The Application of Gail Model to Predict the Risk of Developing Breast Cancer among Jordanian Women

J Oncol. 2020 Feb 20:2020:9608910. doi: 10.1155/2020/9608910. eCollection 2020.

Abstract

Background and Objectives. Breast cancer has been the most common cancer affecting women in Jordan. In the process of implementing breast cancer prevention and early detection programs, individualized risk assessment can add to the cost-effectiveness of such interventions. Gail model is a widely used tool to stratify patients into different risk categories. However, concerns about its applicability across different ethnic groups do exist. In this study, we report our experience with the application of a modified version of this model among Jordanian women.

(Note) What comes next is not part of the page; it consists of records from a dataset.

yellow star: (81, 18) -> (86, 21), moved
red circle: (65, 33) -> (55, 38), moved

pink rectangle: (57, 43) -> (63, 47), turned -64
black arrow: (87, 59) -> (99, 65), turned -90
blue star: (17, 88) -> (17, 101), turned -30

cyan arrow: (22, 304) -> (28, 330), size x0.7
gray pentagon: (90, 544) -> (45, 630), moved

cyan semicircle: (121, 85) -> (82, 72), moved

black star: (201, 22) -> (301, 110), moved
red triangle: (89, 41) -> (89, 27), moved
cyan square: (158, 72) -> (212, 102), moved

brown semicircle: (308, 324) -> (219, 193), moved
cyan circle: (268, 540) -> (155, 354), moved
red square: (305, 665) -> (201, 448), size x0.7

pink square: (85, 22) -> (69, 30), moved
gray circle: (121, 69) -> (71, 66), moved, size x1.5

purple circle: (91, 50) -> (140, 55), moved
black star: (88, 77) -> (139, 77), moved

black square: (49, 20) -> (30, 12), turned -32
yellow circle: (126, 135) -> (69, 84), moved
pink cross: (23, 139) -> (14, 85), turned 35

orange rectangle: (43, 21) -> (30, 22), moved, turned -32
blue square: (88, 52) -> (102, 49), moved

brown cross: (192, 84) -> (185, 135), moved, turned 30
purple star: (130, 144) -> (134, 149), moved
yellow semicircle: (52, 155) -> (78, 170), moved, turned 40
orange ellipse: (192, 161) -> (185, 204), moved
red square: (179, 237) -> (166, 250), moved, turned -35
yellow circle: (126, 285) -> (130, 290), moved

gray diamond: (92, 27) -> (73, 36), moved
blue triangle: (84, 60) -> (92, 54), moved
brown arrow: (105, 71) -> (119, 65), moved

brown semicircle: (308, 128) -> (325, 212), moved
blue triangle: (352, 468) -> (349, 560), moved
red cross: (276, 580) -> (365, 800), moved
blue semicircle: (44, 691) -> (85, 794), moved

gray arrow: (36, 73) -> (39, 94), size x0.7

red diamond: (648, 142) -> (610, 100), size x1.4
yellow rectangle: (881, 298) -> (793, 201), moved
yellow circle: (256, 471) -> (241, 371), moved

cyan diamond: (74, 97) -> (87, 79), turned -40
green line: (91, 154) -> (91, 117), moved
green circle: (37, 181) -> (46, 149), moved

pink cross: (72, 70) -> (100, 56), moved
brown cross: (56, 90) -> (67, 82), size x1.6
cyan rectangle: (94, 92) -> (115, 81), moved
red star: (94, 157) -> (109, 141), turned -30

Methods: The Gail risk assessment model (RAM) was modified and used to calculate the 5-year and lifetime risk for breast cancer. Patients with known breast cancer were used to test this model. Medical records and hospital database were utilized to collect information on known risk factors. The mean calculated risk score for women tested was 0.65. This number, which corresponds to the Gail original score of 1.66, was used as a cutoff point to categorize patients as high risk.

Results: A total of 1786 breast cancer patients with a mean age of 50 (range: 19-93) years were included. The modified version of the Gail RAM was applied on 1213 patients aged 35-59.9 years. The mean estimated risk for developing invasive breast cancer over the following five years was 0.54 (95% CI: 0.52, 0.56), and the lifetime risk was 3.42 (95% CI: 3.30, 3.53). Only 210 (17.3%) women had a risk score >0.65 and thus categorized as high risk. First-degree family history of breast cancer was identified among 120 (57.1%) patients in this high-risk group.

Conclusions: Among a group of patients with an established diagnosis of breast cancer, a modified Gail risk assessment model would have been able to stratify only 17% into the high-risk category. The family history of breast cancer contributed the most to the risk score.